LAWS(GJH)-2022-6-1709

DIVISIONAL ENGINEER TELECOM Vs. SATYENDRAPRAKASH TIWARI

Decided On June 20, 2022
Divisional Engineer Telecom Appellant
V/S
Satyendraprakash Tiwari Respondents

JUDGEMENT

(1.) This petition under Article 226 of the Constitution of India is filed by the petitioner for following prayers:-

(2.) Learned advocate Ms. Roopal Patel appearing for the petitioner-Department submitted that the industrial tribunal has disregarded the evidence on record and arrived at a wrong conclusion dehors the evidence that the respondent-workman is entitled to the benefit by considering him to have worked for continuously period of more than 240 days. It is submitted that initially it was the burden of the respondent No. 1-workman to establish the fact that he has worked for period of more than 240 days before the date of his termination. It is submitted that the respondent-workman has rendered the services in two halves first between 1/7/1987 to 30/6/1988 and other between 17/4/1989 to 31/7/1989 for a period of 106 days and even if the evidence of the workman is considered that he has worked for 366 days in the first half, the same cannot be treated as a continuous service of 240 days prior to the date of his alleged termination from service.

(3.) As against this, learned advocate Mr. K.R. Mishra appearing for the respondent-workman has at the outset submitted that the delay cannot be attributed to the respondent-workman inasmuch as the workman had agitated the issue before the Regional Commissioner of Labour. According to the petitioner, the respondent-workman had agitated the issue before the Divisional Engineer Telecom, Ahmedabad by a communication dtd. 8/11/1995 and only thereafter, in the year 1998, it appears that the reference has been made and therefore, delay is not attributable to the respondent and therefore, there is no need for any explanation to such delay.

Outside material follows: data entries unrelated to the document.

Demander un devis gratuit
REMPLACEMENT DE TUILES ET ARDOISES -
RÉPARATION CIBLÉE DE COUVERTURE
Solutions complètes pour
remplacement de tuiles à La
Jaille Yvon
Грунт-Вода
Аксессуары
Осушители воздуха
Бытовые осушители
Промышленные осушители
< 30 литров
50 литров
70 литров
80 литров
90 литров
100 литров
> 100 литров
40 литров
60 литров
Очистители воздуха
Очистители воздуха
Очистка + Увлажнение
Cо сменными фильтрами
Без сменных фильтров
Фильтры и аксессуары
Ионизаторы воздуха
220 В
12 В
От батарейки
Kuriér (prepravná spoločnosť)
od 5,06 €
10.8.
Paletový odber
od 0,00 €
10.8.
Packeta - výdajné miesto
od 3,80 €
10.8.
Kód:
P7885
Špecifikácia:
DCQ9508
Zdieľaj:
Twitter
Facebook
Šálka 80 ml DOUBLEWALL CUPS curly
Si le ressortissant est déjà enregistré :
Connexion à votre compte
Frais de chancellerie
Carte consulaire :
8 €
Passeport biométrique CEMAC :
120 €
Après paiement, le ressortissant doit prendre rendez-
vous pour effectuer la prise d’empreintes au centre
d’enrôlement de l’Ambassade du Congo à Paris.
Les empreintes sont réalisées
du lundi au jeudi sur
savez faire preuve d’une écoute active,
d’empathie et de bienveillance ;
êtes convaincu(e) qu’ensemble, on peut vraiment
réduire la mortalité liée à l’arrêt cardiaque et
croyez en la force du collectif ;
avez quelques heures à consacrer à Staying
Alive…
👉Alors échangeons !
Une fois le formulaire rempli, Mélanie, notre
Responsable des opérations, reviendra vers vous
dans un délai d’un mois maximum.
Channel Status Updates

Learned advocate for the respondent has argued that in view of the fact that the respondent-workman has served for a period of 366 days between 1/7/1987 to 30/6/1988 is a service which is sufficient to treat the case of the workman under the prevailing policy and therefore, CGIT was justified in considering the case of the respondent-workman to the extent that having completed more than 240 days, in a calendar year, the respondent-workman was entitled to the benefit of the policy by giving him a status of other casual labour or temporary status. He drew attention of this Court to the terms of reference made to the industrial tribunal where the specific issue was that for giving respondent workman statutory a temporary status on the muster role of casual workman on Coaxial Cable Project and therefore, also considering the application of the policy, certain rights had accrued in favour of the respondent-workman and by committing breach of such rights, the respondent-workman' services were brought to an end and therefore, order of reinstatement is justified.